Link archive: August 13th, 2013

Anton Peck Illustration - Gather eBook

You can download the PDF of Anton’s graphic novel Gather for free.

Google Fiber Continues Awful ISP Tradition of Banning “Servers”

We have lost an ally in the fight to maintain net neutrality. I wonder how Vint Cerf feels about his employer’s backtracking.

The specific issue here is with using a home computer as a server. It’s common for ISPs to ban this activity, but that doesn’t change the fact that it flies in the face of the fundamental nature of the internet as a dumb network.

I think the natural end point to owning your own data is serving your own data—something that Steven Pemberton talked about in his fateful talk.

We must fight these attempts to turn the internet into controlled system of producers and consumers.

Fat pipe. Always on. Get out of the way

Human Interest by Trent Walton

Trent proposes a way to avoid implementing dark patterns: take a leaf from the progressive enhancement playbook and assume the worst conditions for your user’s context.

The perils at Great Falls - Washington Post

On the one hand, this is yet another Snowfall clone. On the other hand, the fact that it’s responsive is impressive.

Surfin’ Safari - Blog Archive » Improved support for high-resolution displays with the srcset image attribute

WebKit nightlies now have support for srcset. I’m pleased to see that it’s currently constrained to just handling the case of high-density displays; it doesn’t duplicate the media query functionality of picture.

I’ve always maintained that the best solution to responsive images will be some combination of srcset and picture: they each have their strengths and weaknesses. The “art direction” use case is better handled by picture, but the “retina” use case is better handled by srcset.

Federated uncertainty

Stuart nails it: the real problem with delegating identity is not what some new app will do with your identity details, it’s what the identity provider—Twitter, Google, Facebook—will do with the knowledge that you’re now using some new app.

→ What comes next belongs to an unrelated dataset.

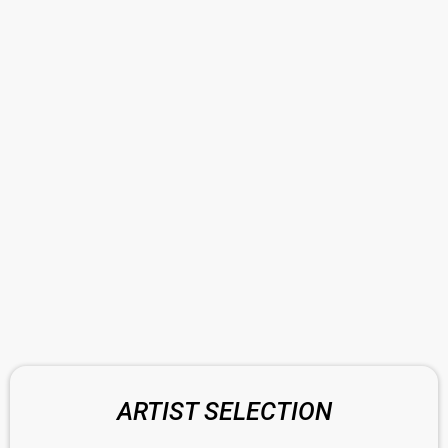
ARTIST SELECTION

This is why I want to use my own website as my identity provider.

Galaxy Zoo Quench

This is quite remarkable. Now that the Galaxy Zoo project from Zooniverse has successfully classified all its data (already a remarkable achievement), its volunteers are now collaborating on writing a scientific paper.

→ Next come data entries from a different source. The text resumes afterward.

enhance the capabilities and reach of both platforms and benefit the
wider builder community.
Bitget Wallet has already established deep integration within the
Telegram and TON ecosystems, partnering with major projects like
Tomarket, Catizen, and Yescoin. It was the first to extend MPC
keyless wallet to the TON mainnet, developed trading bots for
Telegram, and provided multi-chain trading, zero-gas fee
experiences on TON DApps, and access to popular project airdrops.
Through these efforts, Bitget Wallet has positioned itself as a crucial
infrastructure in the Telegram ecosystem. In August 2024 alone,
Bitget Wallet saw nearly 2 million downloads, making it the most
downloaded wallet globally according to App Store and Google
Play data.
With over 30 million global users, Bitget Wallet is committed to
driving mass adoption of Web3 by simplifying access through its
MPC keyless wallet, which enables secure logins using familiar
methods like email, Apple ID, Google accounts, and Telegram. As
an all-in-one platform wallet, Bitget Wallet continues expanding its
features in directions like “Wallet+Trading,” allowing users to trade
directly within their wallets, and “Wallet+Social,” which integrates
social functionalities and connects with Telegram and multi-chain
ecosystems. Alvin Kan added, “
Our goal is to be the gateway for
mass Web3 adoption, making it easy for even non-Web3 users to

There’s something going on here. This isn’t just a “cool” or “cute” link—this is the first stirring of something entirely new that is made possible by network technology.

Line-mode browser dev days participants announced

These are the lovely and talented people who will be joining me at CERN for two days of historical hackery.

The House Of Lockwood

The Internet, day one. A sad tale of data loss.

EIRE signs of WW II | GPS of the past

A fascinating project to document markings from 1939—designed to be visible from the air—placed all around the Irish coast.

BBC - Blogs - Adam Curtis - BUGGER

Adam Curtis usually just pours forth apopheniac ramblings, but this is a really great collection of pieces from the archive on the history of incompetence in the spying world.

Y’know, the best explanation I’ve heard so far of the NSA and GCHQ’s sinister overreaching powers is simply that they need to come up with bigger and bigger programmes to justify getting bigger and bigger budgets. Hanlon’s Law, Occam’s Razor, and all that.

▶ 100 Robots - Spaceteam - YouTube

See that helmet? That’s my helmet. Jim borrowed it for this video.

And now I think that the Future Friendly posse has a theme song.